Confounders are variables which might introduce a bias into our estimate, and are those we should control when we want to assess the presence of a causal relationship. Let us clarify why confounders might be an issue.

In an observational study, there might be variables which affect the treatment and/or the outcome. If the variable only affects one of them, this is not an issue at all, since this cannot introduce any bias in the estimate. If however the variable both affects the treatment and the outcome, it means it is a fork, it might introduce a correlation between $T$ and $Y$ even if there is no causal relations between them.
These variables are known as confounders, and they are the main issue in causal inference. As we have seen, we must control for them, but we might not be aware of the existence of such a variable, or we might not know its role in the DAG of the process we are considering.
Therefore, we observational causal studies are always risky, and the presence of unknown confounders is a concrete risk in any observational study. On the other hand, as we have previously seen, in RCTs the treatment cannot depend on $X\,,$ since $T$ is a random variable. This is the main reason why, whenever possible, RCTs are considered the gold standard for study design of any scientific discipline.
A practical perspective
We spent quite a lot of time talking about conditioning, but how can this be done in practical studies? We can condition in many ways:
- for discrete (or discretized2) variables, we can simply provide different results for different values of $X$
- we can use $X$ as a regression variable in our models
- for discrete (or discretized) variables, we can stratify our population on $X$
- we can match on $X$, namely for every individual in the test sample, we look for one or more control individual with the same (or at least a close) value of $X$. Matching has important drawbacks too. In particular, once you match, you cannot unmatch. This means that you cannot think about the test and the control samples, but only about the test and control individuals, since the control individuals cannot be considered as randomly taken from any population. Moreover, if the dimensionality of $X$ grows, it might become difficult to find an appropriate control individual.
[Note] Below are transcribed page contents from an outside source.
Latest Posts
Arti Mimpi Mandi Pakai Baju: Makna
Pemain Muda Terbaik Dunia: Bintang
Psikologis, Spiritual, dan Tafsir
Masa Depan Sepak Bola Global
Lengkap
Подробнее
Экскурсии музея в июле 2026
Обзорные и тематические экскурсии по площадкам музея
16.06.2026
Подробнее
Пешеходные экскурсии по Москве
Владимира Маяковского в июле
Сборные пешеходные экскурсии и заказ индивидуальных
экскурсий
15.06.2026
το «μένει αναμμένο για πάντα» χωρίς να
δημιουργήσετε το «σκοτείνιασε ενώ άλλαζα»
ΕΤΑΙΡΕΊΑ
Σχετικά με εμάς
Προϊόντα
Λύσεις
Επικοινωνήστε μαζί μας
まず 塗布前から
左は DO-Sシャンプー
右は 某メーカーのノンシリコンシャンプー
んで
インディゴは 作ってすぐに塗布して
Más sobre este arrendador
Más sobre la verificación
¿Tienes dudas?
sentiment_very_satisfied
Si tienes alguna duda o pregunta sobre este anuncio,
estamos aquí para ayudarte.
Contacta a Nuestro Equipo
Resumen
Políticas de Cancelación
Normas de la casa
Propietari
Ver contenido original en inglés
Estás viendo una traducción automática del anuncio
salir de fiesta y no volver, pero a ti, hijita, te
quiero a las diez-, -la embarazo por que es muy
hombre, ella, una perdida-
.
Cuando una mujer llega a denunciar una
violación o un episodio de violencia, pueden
- we can restrict our study to a particular value of $X\,.$
Bradford-Hill criteria
In 1965 Austin Bradford-Hill, a statistician and epidemiologist who first established the causal relationship between smoke and cancer, formulated a list of criteria which are often helpful in assessing the presence of a causal relationship. As explained in this article, these are:
- Strength: usually strong correlations are less likely originated from chance or bias.
- Consistency: if the relationship appears in different experiments performed in different setup and with different methodologies, it is more likely that there is a causal relationship.
- Specificity: the causal relationship is more likely when both the population and the effect is well-defined.
- Temporality: obviously, the effect should always come after the cause.
- Dose-response gradient: if the effect increases when the exposure to the cause is increased, then a causal relationship is more likely. This is not always the case, as there might be some threshold effect.
- Plausibility: the relationship should be soundy. Of course, it might always be the case that the relationship cannot be explained within the current knowledge, but in most cases this is not true.
- Coherence: the causal interpretation should not seriously conflict with the known domain knowledge.
- Experiment: causal relationship coming from reliable experimental setup, preferably RCTs, are more likely to be true.
Conclusions
Causal inference is a very hard topic, and before claiming a causal relationship one should be able to exclude any other interpretation for the observed correlation and systematically reproduce the effect. DAG formalism might be helpful in clarifying the possible relations within the relevant variables, but one should keep in mind that unknown confounders might be always present and relevant.